Fortune magazine staff writer Barney Gimbel has reportedly quit amid charges he ripped off entire sections of a New York Times Magazine article, in a plagiarism job a college freshman would be ashamed of.

The New York Observer got a copy of an upcoming Editor's note from Fortune apologizing for Gimbel's ripoff. Gimbel's story, about Russian oil company Lukoil, is here; the 2004 NYT mag story he stole from is here. Was Gimbel just rushing to make deadline, or what? The NYO has several examples of similar passages, but just one is enough to show that he obviously was putting very little thought into concealing his apparent crime:

TIMES MAGAZINE:
He did well in high school and graduated from the Azerbaijan Institute of Oil and Petrochemistry, after which he worked on the Oil Rocks, a fabled offshore field in the Caspian Sea.
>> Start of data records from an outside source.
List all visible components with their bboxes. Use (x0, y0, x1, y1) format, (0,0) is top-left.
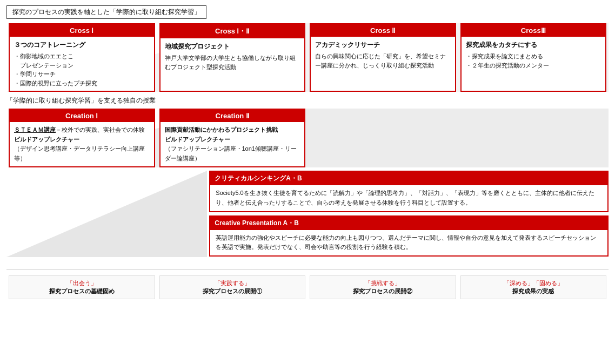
creation-1-underline: ＳＴＥＡＭ講座 (14, 126, 56, 133)
cross-box-1: Cross Ⅰ ３つのコアトレーニング ・御影地域のエエとこ プレゼンテーション… (9, 23, 155, 92)
footer-1-bottom: 探究プロセスの基礎固め (11, 287, 152, 295)
creation-1-rest: －校外での実践、実社会での体験 (56, 126, 145, 133)
cross-2-body: アカデミックリサーチ 自らの興味関心に応じた「研究」を、希望セミナー講座に分かれ… (311, 37, 455, 73)
cross-1-line-1: ・御影地域のエエとこ (14, 52, 150, 61)
cross-3-line-2: ・２年生の探究活動のメンター (466, 61, 601, 70)
lower-section: クリティカルシンキングA・B Society5.0を生き抜く生徒を育てるために「… (6, 171, 609, 259)
cross-3-line-1: ・探究成果を論文にまとめる (466, 52, 601, 61)
footer-labels: 「出会う」 探究プロセスの基礎固め 「実践する」 探究プロセスの展開① 「挑戦す… (6, 269, 609, 299)
cross-3-body: 探究成果をカタチにする ・探究成果を論文にまとめる ・２年生の探究活動のメンター (462, 37, 606, 73)
footer-item-1: 「出会う」 探究プロセスの基礎固め (9, 275, 155, 299)
creation-2-subtitle: ビルドアップレクチャー (165, 135, 300, 145)
cross-1-2-title: 地域探究プロジェクト (165, 42, 300, 51)
cross-3-title: 探究成果をカタチにする (466, 40, 601, 50)
creation-box-1: Creation Ⅰ ＳＴＥＡＭ講座－校外での実践、実社会での体験 ビルドアップ… (9, 109, 155, 167)
creation-2-sub-detail: （ファシリテーション講座・1on1傾聴講座・リーダー論講座） (165, 144, 300, 163)
cross-1-header: Cross Ⅰ (10, 24, 154, 37)
main-container: 探究のプロセスの実践を軸とした「学際的に取り組む探究学習」 Cross Ⅰ ３つ… (0, 0, 615, 305)
critical-thinking-box: クリティカルシンキングA・B Society5.0を生き抜く生徒を育てるために「… (209, 171, 609, 212)
cross-1-line-3: ・学問リサーチ (14, 70, 150, 79)
footer-item-3: 「挑戦する」 探究プロセスの展開② (310, 275, 456, 299)
creation-2-header: Creation Ⅱ (161, 110, 305, 122)
creation-right-space (308, 109, 609, 167)
cross-1-2-body: 地域探究プロジェクト 神戸大学文学部の大学生とも協働しながら取り組むプロジェクト… (161, 38, 305, 75)
middle-label: 「学際的に取り組む探究学習」を支える独自の授業 (6, 96, 609, 105)
cross-section: Cross Ⅰ ３つのコアトレーニング ・御影地域のエエとこ プレゼンテーション… (6, 23, 609, 92)
creation-box-2: Creation Ⅱ 国際貢献活動にかかわるプロジェクト挑戦 ビルドアップレクチ… (159, 109, 306, 167)
cross-box-2: Cross Ⅱ アカデミックリサーチ 自らの興味関心に応じた「研究」を、希望セミ… (310, 23, 456, 92)
cross-1-2-header: Cross Ⅰ・Ⅱ (161, 24, 305, 38)
creation-1-body: ＳＴＥＡＭ講座－校外での実践、実社会での体験 ビルドアップレクチャー （デザイン… (10, 122, 154, 166)
creation-1-sub-detail: （デザイン思考講座・データリテラシー向上講座 等） (14, 144, 150, 163)
top-label: 探究のプロセスの実践を軸とした「学際的に取り組む探究学習」 (6, 5, 206, 19)
cross-2-text: 自らの興味関心に応じた「研究」を、希望セミナー講座に分かれ、じっくり取り組む探究… (315, 52, 451, 70)
footer-4-top: 「深める」「固める」 (463, 279, 604, 287)
lower-left-diagonal (6, 171, 207, 259)
creation-1-subtitle: ビルドアップレクチャー (14, 135, 150, 145)
cross-1-line-2: プレゼンテーション (14, 61, 150, 70)
creation-2-title: 国際貢献活動にかかわるプロジェクト挑戦 (165, 125, 300, 135)
creative-presentation-header: Creative Presentation A・B (210, 217, 607, 230)
cross-2-header: Cross Ⅱ (311, 24, 455, 37)
creation-1-header: Creation Ⅰ (10, 110, 154, 122)
cross-2-title: アカデミックリサーチ (315, 40, 451, 50)
cross-grid: Cross Ⅰ ３つのコアトレーニング ・御影地域のエエとこ プレゼンテーション… (6, 23, 609, 92)
creation-1-main-text: ＳＴＥＡＭ講座－校外での実践、実社会での体験 (14, 125, 150, 135)
cross-box-3: CrossⅢ 探究成果をカタチにする ・探究成果を論文にまとめる ・２年生の探究… (460, 23, 607, 92)
critical-thinking-header: クリティカルシンキングA・B (210, 172, 607, 185)
cross-box-1-2: Cross Ⅰ・Ⅱ 地域探究プロジェクト 神戸大学文学部の大学生とも協働しながら… (159, 23, 306, 92)
footer-item-4: 「深める」「固める」 探究成果の実感 (460, 275, 607, 299)
cross-1-2-text: 神戸大学文学部の大学生とも協働しながら取り組むプロジェクト型探究活動 (165, 53, 300, 71)
cross-3-header: CrossⅢ (462, 24, 606, 37)
creation-2-body: 国際貢献活動にかかわるプロジェクト挑戦 ビルドアップレクチャー （ファシリテーシ… (161, 122, 305, 166)
creative-presentation-body: 英語運用能力の強化やスピーチに必要な能力の向上も図りつつ、選んだテーマに関し、情… (210, 230, 607, 255)
creative-presentation-box: Creative Presentation A・B 英語運用能力の強化やスピーチ… (209, 215, 609, 257)
footer-3-bottom: 探究プロセスの展開② (312, 287, 453, 295)
lower-right-boxes: クリティカルシンキングA・B Society5.0を生き抜く生徒を育てるために「… (209, 171, 609, 259)
footer-2-top: 「実践する」 (162, 279, 303, 287)
cross-1-title: ３つのコアトレーニング (14, 40, 150, 50)
creation-row: Creation Ⅰ ＳＴＥＡＭ講座－校外での実践、実社会での体験 ビルドアップ… (6, 109, 609, 167)
cross-1-line-4: ・国際的視野に立ったプチ探究 (14, 79, 150, 88)
footer-1-top: 「出会う」 (11, 279, 152, 287)
svg-marker-2 (6, 171, 207, 257)
footer-3-top: 「挑戦する」 (312, 279, 453, 287)
cross-1-body: ３つのコアトレーニング ・御影地域のエエとこ プレゼンテーション ・学問リサーチ… (10, 37, 154, 91)
critical-thinking-body: Society5.0を生き抜く生徒を育てるために「読解力」や「論理的思考力」、「… (210, 185, 607, 211)
footer-4-bottom: 探究成果の実感 (463, 287, 604, 295)
footer-item-2: 「実践する」 探究プロセスの展開① (159, 275, 306, 299)
lower-diagonal-svg (6, 171, 207, 257)
footer-2-bottom: 探究プロセスの展開① (162, 287, 303, 295)
creation-section: Creation Ⅰ ＳＴＥＡＭ講座－校外での実践、実社会での体験 ビルドアップ… (6, 109, 609, 167)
The facilities were Dickensian. He lived on primitive rigs prone to explosions, fires, storms and other disasters. On one occasion, a blowout on his rig threw him into the storm-tossed Caspian, and he had to swim for his life.

FORTUNE:
He graduated from the Azerbaijan Institute of Oil and Petrochemistry and soon went to work on the Oily Rocks, a storied offshore city on the coast of the Caspian Sea. The conditions there were famously treacherous. Once, during a storm, a blowout on his drilling rig sent him flying into the high seas, and he had to swim for his life.

Really. At least try to get away with it. [NYO]

CORRECTION: This post originally said, incorrectly, that Gimbel was fired—in fact, the Observer reports he quit last week.